Aim of the exercise: Please repeat every line below exactly, from the first to the last.

Listed records:
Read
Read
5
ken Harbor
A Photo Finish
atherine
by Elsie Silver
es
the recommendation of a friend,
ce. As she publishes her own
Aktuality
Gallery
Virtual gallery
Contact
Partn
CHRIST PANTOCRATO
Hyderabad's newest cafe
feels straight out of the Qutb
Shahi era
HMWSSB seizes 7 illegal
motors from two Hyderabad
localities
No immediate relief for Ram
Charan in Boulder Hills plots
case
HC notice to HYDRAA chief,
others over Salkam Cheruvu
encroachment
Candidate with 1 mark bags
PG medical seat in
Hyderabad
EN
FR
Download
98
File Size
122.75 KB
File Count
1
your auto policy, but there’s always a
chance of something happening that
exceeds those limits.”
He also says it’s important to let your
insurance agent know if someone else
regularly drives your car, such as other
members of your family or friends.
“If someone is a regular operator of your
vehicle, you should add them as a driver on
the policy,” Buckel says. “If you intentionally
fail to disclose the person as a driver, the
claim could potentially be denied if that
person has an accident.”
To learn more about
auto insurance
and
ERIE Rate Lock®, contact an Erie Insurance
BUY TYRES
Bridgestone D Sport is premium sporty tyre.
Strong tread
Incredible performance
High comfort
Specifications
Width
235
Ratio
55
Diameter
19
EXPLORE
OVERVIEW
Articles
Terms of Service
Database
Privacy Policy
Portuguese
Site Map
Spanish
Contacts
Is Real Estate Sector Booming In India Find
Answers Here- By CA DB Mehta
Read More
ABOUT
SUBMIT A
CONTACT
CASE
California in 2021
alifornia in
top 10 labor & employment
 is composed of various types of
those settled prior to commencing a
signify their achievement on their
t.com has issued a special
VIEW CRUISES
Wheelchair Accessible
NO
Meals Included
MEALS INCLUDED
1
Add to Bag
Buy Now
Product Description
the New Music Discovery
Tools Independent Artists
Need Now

Result below:
Read
Read
5
ken Harbor
A Photo Finish
atherine
by Elsie Silver
es
the recommendation of a friend,
ce. As she publishes her own
Aktuality
Gallery
Virtual gallery
Contact
Partn
CHRIST PANTOCRATO
Hyderabad's newest cafe
feels straight out of the Qutb
Shahi era
HMWSSB seizes 7 illegal
motors from two Hyderabad
localities
No immediate relief for Ram
Charan in Boulder Hills plots
case
HC notice to HYDRAA chief,
others over Salkam Cheruvu
encroachment
Candidate with 1 mark bags
PG medical seat in
Hyderabad
EN
FR
Download
98
File Size
122.75 KB
File Count
1
your auto policy, but there’s always a
chance of something happening that
exceeds those limits.”
He also says it’s important to let your
insurance agent know if someone else
regularly drives your car, such as other
members of your family or friends.
“If someone is a regular operator of your
vehicle, you should add them as a driver on
the policy,” Buckel says. “If you intentionally
fail to disclose the person as a driver, the
claim could potentially be denied if that
person has an accident.”
To learn more about
auto insurance
and
ERIE Rate Lock®, contact an Erie Insurance
BUY TYRES
Bridgestone D Sport is premium sporty tyre.
Strong tread
Incredible performance
High comfort
Specifications
Width
235
Ratio
55
Diameter
19
EXPLORE
OVERVIEW
Articles
Terms of Service
Database
Privacy Policy
Portuguese
Site Map
Spanish
Contacts
Is Real Estate Sector Booming In India Find
Answers Here- By CA DB Mehta
Read More
ABOUT
SUBMIT A
CONTACT
CASE
California in 2021
alifornia in
top 10 labor & employment
 is composed of various types of
those settled prior to commencing a
signify their achievement on their
t.com has issued a special
VIEW CRUISES
Wheelchair Accessible
NO
Meals Included
MEALS INCLUDED
1
Add to Bag
Buy Now
Product Description
the New Music Discovery
Tools Independent Artists
Need Now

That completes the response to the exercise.